• [What is required]: Gather the lines below that include the string "Cake", copying each in full.

------ Data for this task ------

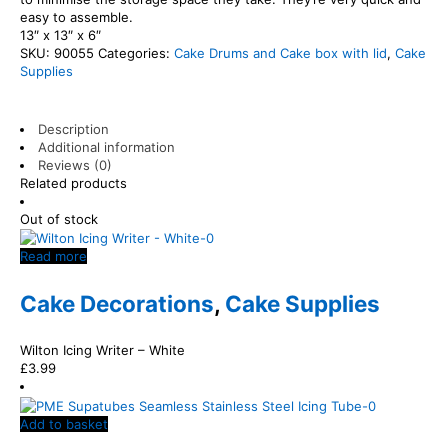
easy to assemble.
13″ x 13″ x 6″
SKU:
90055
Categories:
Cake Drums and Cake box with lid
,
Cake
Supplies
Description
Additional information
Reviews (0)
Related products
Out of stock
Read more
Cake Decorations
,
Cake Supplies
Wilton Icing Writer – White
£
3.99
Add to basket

------

• [Answer below]:
Cake Drums and Cake box with lid
Cake
Cake Decorations
Cake Supplies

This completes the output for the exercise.